A Path Across the Rhine: Remagen
The Battle of Cowpens
Popski's Private Army
The Battle of Pea Ridge
Bicycle Blitzkrieg: Singapore
Battles of Sparta: Mantinea
Battle of Franklin

Ads by Google

The Battle of Franklin
The Battle of Franklin
by Allen Parfitt

In late 1864, with the war looking bleak for the Confederacy on all fronts, the Army of Tennessee under the leadership of General John Bell Hood marched north on the last great Confederate offensive of the war. This is a brief account of that offensive through the Battle of Franklin on November 30, 1864.

On November 21 the stepchild army of the Confederacy crossed over the Tennessee River Chaplain Charles Todd Quintard wrote in his diary, "The ground is frozen and a sharp wind is blowing, but as my face is toward Tennessee, I heed none of these things. God in mercy, grant us a successful campaign."

Following the fall of Atlanta on September 2nd, the Army of Tennessee had taken advantage of the only benefit to be gained from the loss of the second city of the Confederacy. No longer tied to the defense of Atlanta, it could move where it wished. "Unless the army could be heavily re-enforced, there was but only one plan to be adopted: by maneuvers to draw Sherman back into the mountains, and at least regain our lost territory" began Major General J.B. Hood many years later in his account of the ensuing campaign. "Sam" Hood had already had a very eventful war. He had established himself as one of the Confederacy's young lions by leading a desperate and successful assault on a strong Federal position in 1862 at the Battle of Gaines' Mill. He had fought well at Antietam, and commanded a division in Longstreet's corps at Gettysburg. Assigned the task of turning the Union right on the second day of the battle, his troops narrowly failed to storm the Little Round Top. Hood was wounded in the arm, and although the surgeons decided not to amputate, he never fully regained the proper use of his hand. After recovering he went west with Longstreet to join the army of Tennessee. At Chickamauga his men poured through the Union lines but Hood, leading from the front as usual, was seriously wounded again, this time in the leg, which was amputated.

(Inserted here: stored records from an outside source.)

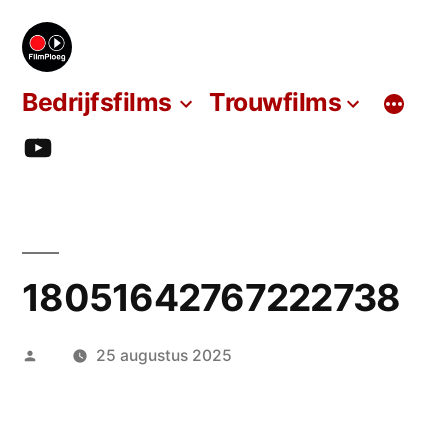
Ga
naar
de
Bedrijfsfilms
Trouwfilms
inhoud
YT
18051642767222738
Geplaatst
25 augustus 2025
door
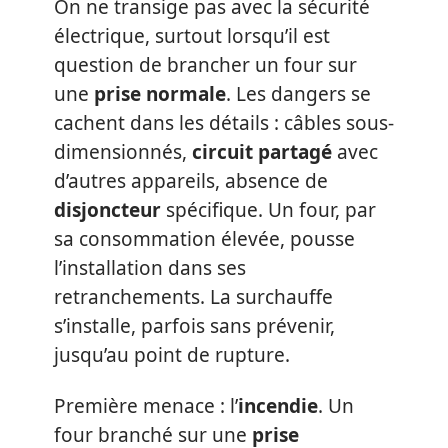
On ne transige pas avec la sécurité
électrique, surtout lorsqu’il est
question de brancher un four sur
une
prise normale
. Les dangers se
cachent dans les détails : câbles sous-
dimensionnés,
circuit partagé
avec
d’autres appareils, absence de
disjoncteur
spécifique. Un four, par
sa consommation élevée, pousse
l’installation dans ses
retranchements. La surchauffe
s’installe, parfois sans prévenir,
jusqu’au point de rupture.
Première menace : l’
incendie
. Un
four branché sur une
prise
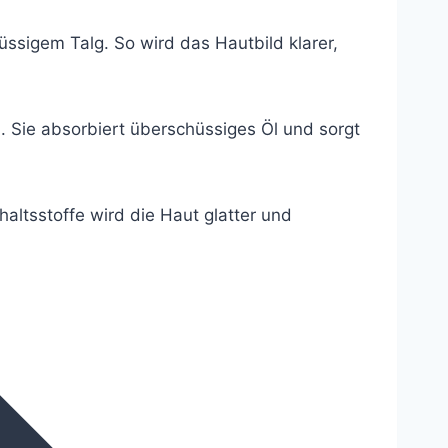
üssigem Talg. So wird das Hautbild klarer,
h. Sie absorbiert überschüssiges Öl und sorgt
altsstoffe wird die Haut glatter und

While Hood was recovering in Richmond, he met Sally Buchanan Preston. Pretty, vivacious, flirty, she captivated Hood. He courted her vigorously. She was interested in the tall wounded hero, but not willing to commit herself. Although a man who had given so much for the cause might have been forgiven for asking for a job in the rear areas, Hood's ambition and devotion led him to accept another command. General J.E. Johnston, commanding the Army of the Tennessee after the debacle at Chattanooga was in need of a corps commander. At 32 years of age Hood was promoted to lieutenant general and given the job.

Having fought the war in the aggressive style of the Army of Northern Virginia, Hood was not happy with the cautious Johnston. As the Army of Tennessee retreated toward Atlanta under pressure from Sherman's greater numbers, Hood let it be known that he was in favor of a more aggressive style of defense. On July 17th he got his chance. Jefferson Davis was also fed up with Johnston's retreating. He named Hood to take his place.

Although Hood was unable to prevent Sherman from taking Atlanta, he fought back aggressively. Three times he attacked the Sherman's army and three times he was repulsed. But Davis was satisfied with his leadership, and his determination to bring an offensive spirit to his army, and retained him in command.

For two months Sherman protected the railroad from Chattanooga to Atlanta and defended the city itself. He hated it. He had no interest in going back north into the Georgia hills to try and chase down Hood. This in itself offers some justification for Hood's "go north" strategy. Instead Sherman was working on a scheme to march south and east across the heartland of the Confederacy, casting off his supply trains and bringing despair and devastation to the people of the deep South. When he finally received approval from Grant in November he took care of a few details and pushed off on November 12th, out of our story.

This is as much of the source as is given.